Quando nel 1968 la legge Mariotti aveva innescato un cambiamento culturale nei confronti delle persone con problemi psichiatrici, modificando anche la funzione del manicomio, Basaglia aveva già immaginato e fatto conoscere la rivoluzione che aveva in mente. Il suo non era un punto di vista teorico, ma l’insieme di considerazioni pratiche che aveva potuto fare da direttore dell’ospedale psichiatrico di Gorizia. In quel ruolo decise di dare agli internati dignità e diritto alle cure. Partendo dalla teoria di Sigmund Freud, modificò il rapporto tra terapeuta e paziente: dialogo piuttosto che annientamento dell’altro. Eliminò l’elettroshock e incentivò un nuovo tipo di approccio tra medico e malato centrato sullo scambio umano, su vicinanza emotiva e sostegno morale, stabilendo così un rapporto con una persona e non con un malato pericoloso.

Su questa esperienza, nel 1967, pubblicò il libro “L’istituzione negata. Rapporto da un ospedale psichiatrico”. Nel 1971, fu nominato direttore dell’Ospedale psichiatrico di Trieste, struttura in cui completò la sua rivoluzione psichiatrica. Nei suoi reparti cominciarono a entrare varie attività ricreative per gli internati che, per la prima volta dopo anni di prigionia, iniziarono a visitare il mondo esterno, accompagnati. I pazienti vennero stimolati a partecipare alla vita sociale della comunità e nelle strutture cominciarono ad essere ammesse le visite. C’era spazio per gite, laboratori artistici e incontri con personaggi della cultura per spettacoli ed iniziative. È con il suo lavoro che Basaglia dimostrò quanto fallimentare fosse una gestione centrata sulla discriminazione e sulla disumanizzazione degli ospiti delle strutture psichiatriche.

Dall’esperienza di Basaglia si attinse a piene mani per scrivere la legge 180, la legge Basaglia appunto, presentata dal parlamentare della Democrazia Cristiana Bruno Orsini e approvata il 13 maggio 1978. Lo Stato mise la parola fine all’esperienza terribile dei manicomi anche se il processo definitivo di superamento dell’istituzionalizzazione ancora oggi non è del tutto concluso.

Se questo, però, è il punto più conosciuto della legge, gli elementi innovativi di quel provvedimento furono anche altri e non di minore importanza. Innanzitutto, si affermò il principio della volontarietà dei trattamenti sanitari, tranne nei casi estremi in cui la persona fosse in uno stato di alterazione tale da ritenere indispensabile la terapia, anche se veniva rifiutata. Non si parlò più di pericolosità della persona e venne escluso il coinvolgimento delle autorità di pubblica sicurezza, sostituite da figure come il sindaco e il medico. L’obiettivo, quindi, diventava curare la persona e non internarla. Il trattamento extra-ospedaliero diventò la norma attraverso i servizi territoriali e si introdusse il divieto di costruire nuovi ospedali psichiatrici. La Legge Basaglia riuscì così a garantire alla persona fragile con disagio psichiatrico tutti i diritti di cittadino e di individuo, fino a quel momento negati.

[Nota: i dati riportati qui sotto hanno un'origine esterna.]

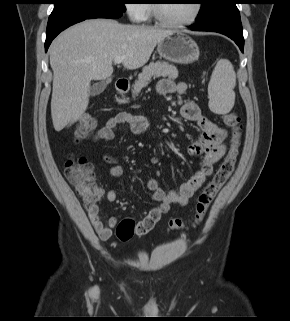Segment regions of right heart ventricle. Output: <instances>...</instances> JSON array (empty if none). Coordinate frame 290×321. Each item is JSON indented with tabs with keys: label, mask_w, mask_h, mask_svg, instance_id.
<instances>
[{
	"label": "right heart ventricle",
	"mask_w": 290,
	"mask_h": 321,
	"mask_svg": "<svg viewBox=\"0 0 290 321\" xmlns=\"http://www.w3.org/2000/svg\"><path fill=\"white\" fill-rule=\"evenodd\" d=\"M144 6H145V10H146L145 19H149L152 14V8L150 5H144Z\"/></svg>",
	"instance_id": "obj_1"
}]
</instances>
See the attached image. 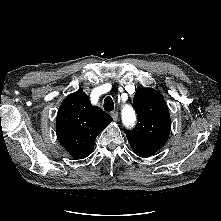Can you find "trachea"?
I'll return each instance as SVG.
<instances>
[{"instance_id":"obj_1","label":"trachea","mask_w":221,"mask_h":221,"mask_svg":"<svg viewBox=\"0 0 221 221\" xmlns=\"http://www.w3.org/2000/svg\"><path fill=\"white\" fill-rule=\"evenodd\" d=\"M104 110H106V111L114 110V102L110 96H107L104 99Z\"/></svg>"}]
</instances>
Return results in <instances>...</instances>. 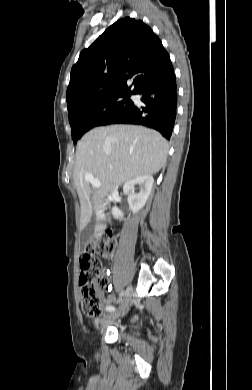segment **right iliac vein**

Si faceva così strada l’importanza di elaborare un progetto costruito sui bisogni sanitari, sociali, individuali della persona fragile per definire interventi socio-sanitari mirati. Un concetto, questo, che non vale solo per il disagio mentale, ma anche per molte altre condizioni. Un sistema che parte dalla valorizzazione dei contesti di vita e che porta davvero alla riabilitazione delle persone con disabilità, degli anziani, di chi è affetto da una malattia cronica.

Il Budget di Salute si propone proprio questo: elaborare, a partire dalla persona, un progetto individualizzato, coprogettato e cogestito insieme ai servizi socio sanitari e sanitari, alla famiglia, al mondo del Terzo Settore e alla comunità, per garantire il diritto della persona alla socialità, all’abitare, al lavoro.